Write only the count of lines that hold the word "материалов" in the listing.

******

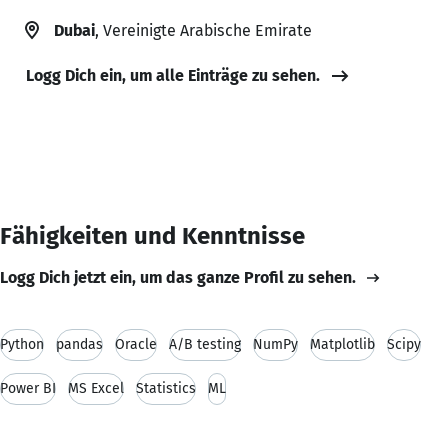
Dubai
, Vereinigte Arabische Emirate
Logg Dich ein, um alle Einträge zu sehen.
Fähigkeiten und Kenntnisse
Logg Dich jetzt ein, um das ganze Profil zu sehen.
Python
pandas
Oracle
A/B testing
NumPy
Matplotlib
Scipy
Power BI
MS Excel
Statistics
ML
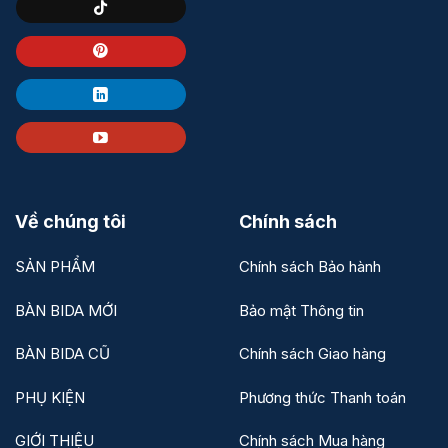
Về chúng tôi
Chính sách
SẢN PHẨM
Chính sách Bảo hành
BÀN BIDA MỚI
Bảo mật Thông tin
BÀN BIDA CŨ
Chính sách Giao hàng
PHỤ KIỆN
Phương thức Thanh toán
GIỚI THIỆU
Chính sách Mua hàng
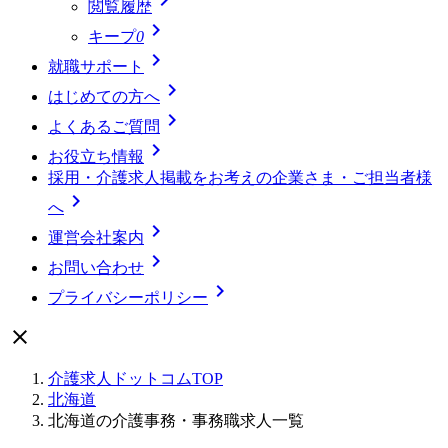
閲覧履歴

キープ
0

就職サポート

はじめての方へ

よくあるご質問

お役立ち情報
採用・介護求人掲載をお考えの企業さま・ご担当者様

へ

運営会社案内

お問い合わせ

プライバシーポリシー

介護求人ドットコムTOP
北海道
北海道の介護事務・事務職求人一覧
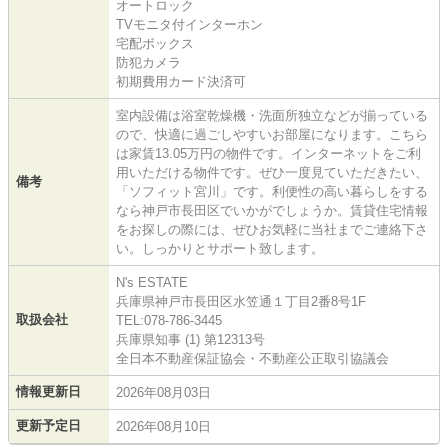
オートロック
TVモニタ付インターホン
宅配ボックス
防犯カメラ
初期費用カード決済可
室内設備は浴室乾燥機・洗面所独立などが揃っている
ので、快適に過ごしやすいお部屋になります。こちら
は家賃13.05万円の物件です。インターネットをご利
用いただける物件です。ぜひ一度見ていただきたい、
備考
「ソフィット宮川」です。利便性の高い暮らしをする
なら神戸市長田区でいかがでしょうか。賃貸住宅情報
をお探しの際には、ぜひお気軽に当社までご連絡下さ
い。しっかりとサポート致します。
N's ESTATE
兵庫県神戸市長田区水笠通１丁目2番8号1F
取扱会社
TEL:078-786-3445
兵庫県知事 (1) 第12313号
全日本不動産保証協会・不動産公正取引協議会
情報更新日
2026年08月03日
更新予定日
2026年08月10日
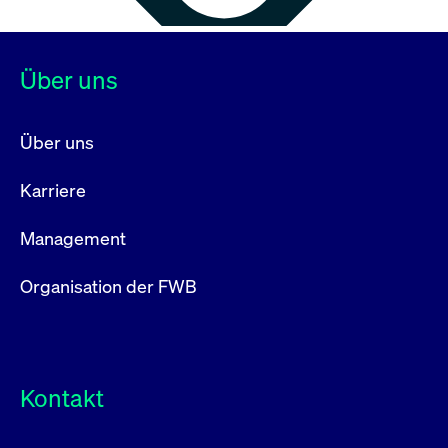
Über uns
Über uns
Karriere
Management
Organisation der FWB
Kontakt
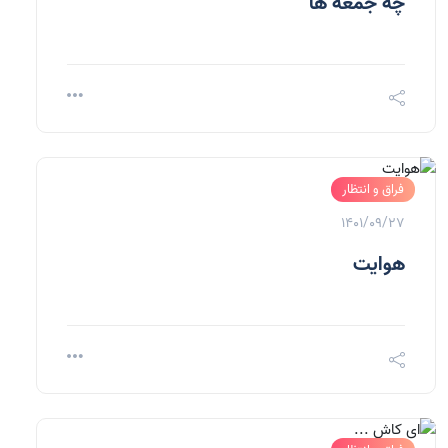
چه جمعه ها
فراق و انتظار
1401/09/27
هوایت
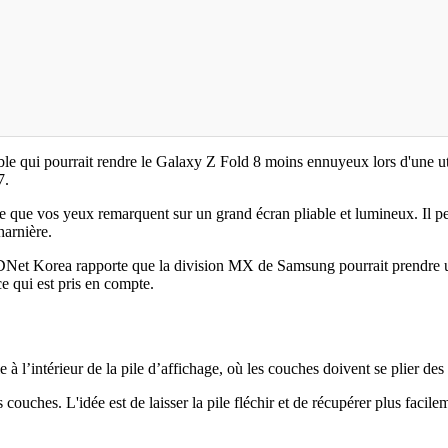
qui pourrait rendre le Galaxy Z Fold 8 moins ennuyeux lors d'une utili
7.
e que vos yeux remarquent sur un grand écran pliable et lumineux. Il peu
harnière.
DNet Korea rapporte que la division MX de Samsung pourrait prendre une 
ce qui est pris en compte.
le à l’intérieur de la pile d’affichage, où les couches doivent se plier d
ouches. L'idée est de laisser la pile fléchir et de récupérer plus facilem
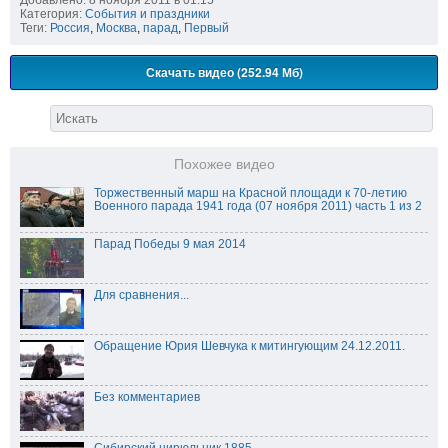
Добавлено: 8 ноября 2011 в 01:15
Категория:
События и праздники
Теги:
Россия
,
Москва
,
парад
,
Первый
Скачать видео (252.94 Мб)
Похожее видео
Торжественный марш на Красной площади к 70-летию
Военного парада 1941 года (07 ноября 2011) часть 1 из 2
Парад Победы 9 мая 2014
Для сравнения...
Обращение Юрия Шевчука к митингующим 24.12.2011.
Без комментариев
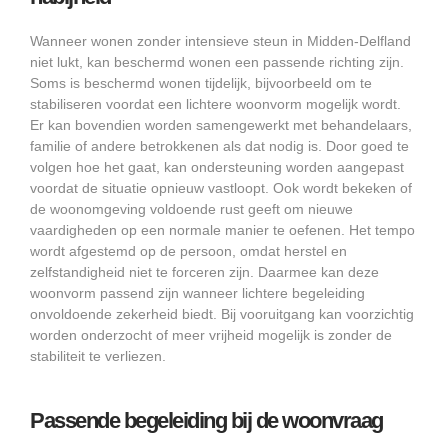
Wanneer wonen zonder intensieve steun in Midden-Delfland
niet lukt, kan beschermd wonen een passende richting zijn.
Soms is beschermd wonen tijdelijk, bijvoorbeeld om te
stabiliseren voordat een lichtere woonvorm mogelijk wordt.
Er kan bovendien worden samengewerkt met behandelaars,
familie of andere betrokkenen als dat nodig is. Door goed te
volgen hoe het gaat, kan ondersteuning worden aangepast
voordat de situatie opnieuw vastloopt. Ook wordt bekeken of
de woonomgeving voldoende rust geeft om nieuwe
vaardigheden op een normale manier te oefenen. Het tempo
wordt afgestemd op de persoon, omdat herstel en
zelfstandigheid niet te forceren zijn. Daarmee kan deze
woonvorm passend zijn wanneer lichtere begeleiding
onvoldoende zekerheid biedt. Bij vooruitgang kan voorzichtig
worden onderzocht of meer vrijheid mogelijk is zonder de
stabiliteit te verliezen.
Passende begeleiding bij de woonvraag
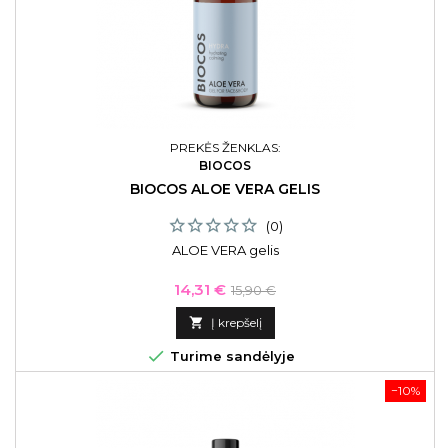
PREKĖS ŽENKLAS:
BIOCOS
BIOCOS ALOE VERA GELIS
(0)
ALOE VERA gelis
Kaina
Bazinė
14,31 €
15,90 €
kaina

Į krepšelį

Turime sandėlyje
−10%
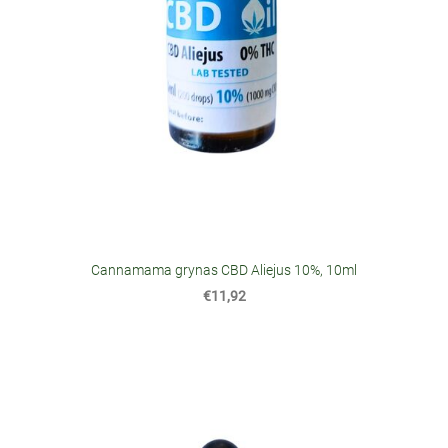
Cannamama grynas CBD Aliejus 10%, 10ml
€11,92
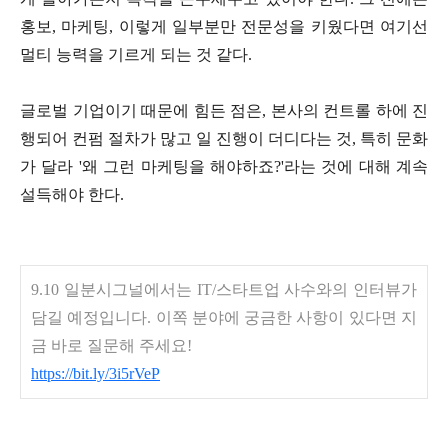
홍보, 마케팅, 이렇게 일부분만 전문성을 키웠다면 여기선
멀티 능력을 기르게 되는 것 같다.
글로벌 기업이기 때문에 힘든 점은, 본사의 컨트롤 하에 진
행되어 컨펌 절차가 많고 일 진행이 더디다는 것, 특히 문화
가 달라 '왜 그런 마케팅을 해야하죠?'라는 것에 대해 계속
설득해야 한다.
9.10 일분시그널에서는 IT/스타트업 사수와의 인터뷰가
담길 예정입니다. 이쪽 분야에 궁금한 사항이 있다면 지
금 바로 질문해 주세요!
https://bit.ly/3i5rVeP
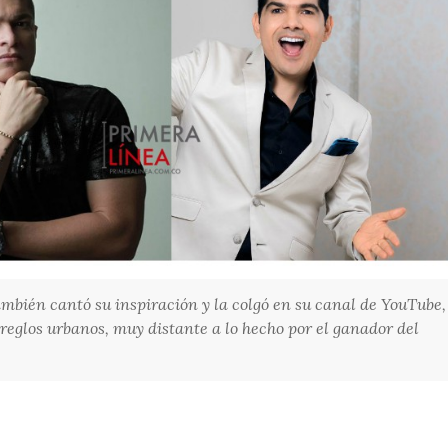
ambién cantó su inspiración y la colgó en su canal de YouTube,
reglos urbanos, muy distante a lo hecho por el ganador del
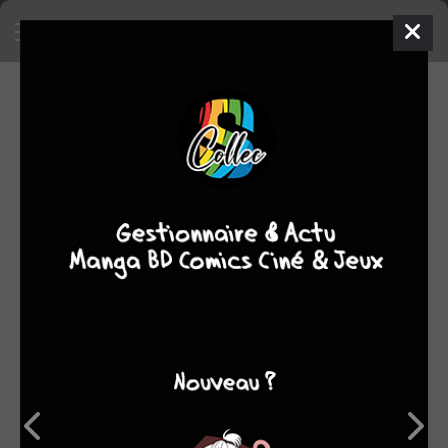
SA COLLECTION
255
manga
SON TOP 5
Manga
BD
Comics
Films/séries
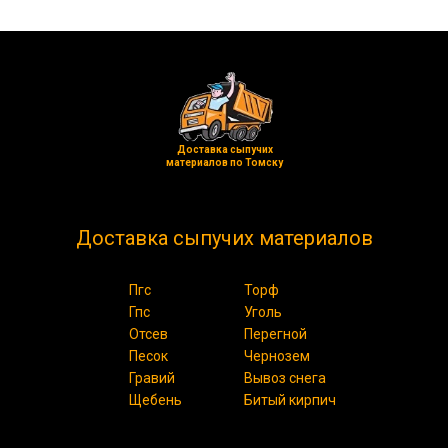
Доставка сыпучих
материалов по Томску
Доставка сыпучих материалов
Пгс
Торф
Гпс
Уголь
Отсев
Перегной
Песок
Чернозем
Гравий
Вывоз снега
Щебень
Битый кирпич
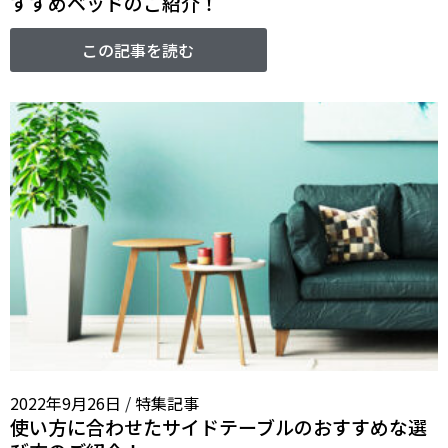
すすめベッドのご紹介！
この記事を読む
2022年9月26日
/
特集記事
使い方に合わせたサイドテーブルのおすすめな選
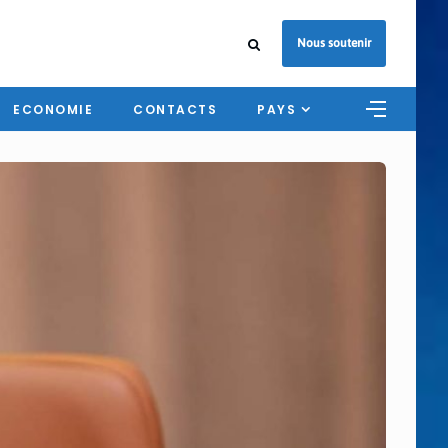
Nous soutenir
ECONOMIE
CONTACTS
PAYS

******

### Worked solution
2